Sokhna lived in the village of Missira Dantilla nestled in the rolling hills of southeastern Senegal, where the Sahelian savannah climbs to the Guinean plateau. It was 2012 and her uncle Cheikh was a community health worker proud to have recently been trained by the Ministry of Health in the use of malaria rapid diagnostic tests and how to prescribe frontline malaria drugs.
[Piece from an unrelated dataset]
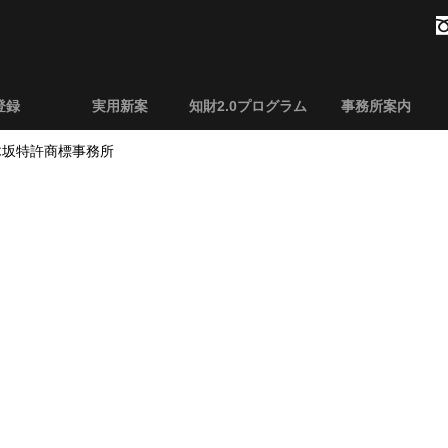
登録
実用新案
知財2.0プログラム
事務所案内
乃木坂特許商標事務所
The Ministry had invested in training community health workers across the country and subsidized the services they provided – tests and treatment were free.

From time to time, someone from the village would knock on the rough-hewn wooden door to Cheikh’s mud hut complaining of a fever or chills. Occasionally, it was a mystery illness that left him feeling frustrated and useless, but more often it was malaria, and his eyes gleamed as he reached eagerly into his backpack for the little blister pack of the artemisinin combination therapy (ACT) that would make all the difference.

When Sokhna fell ill, her father (Cheikh’s brother) thought little of it. The rainy season brought fevers across the village as it had in this part of the world for thousands of years. As she worsened, it seemed to be the pattern that he had seen many times before – it has to get worse before it gets better. He was wrong. She died at the age of three despite having an uncle with the correct medicine in his hut less than 100 meters away. And that medicine was free.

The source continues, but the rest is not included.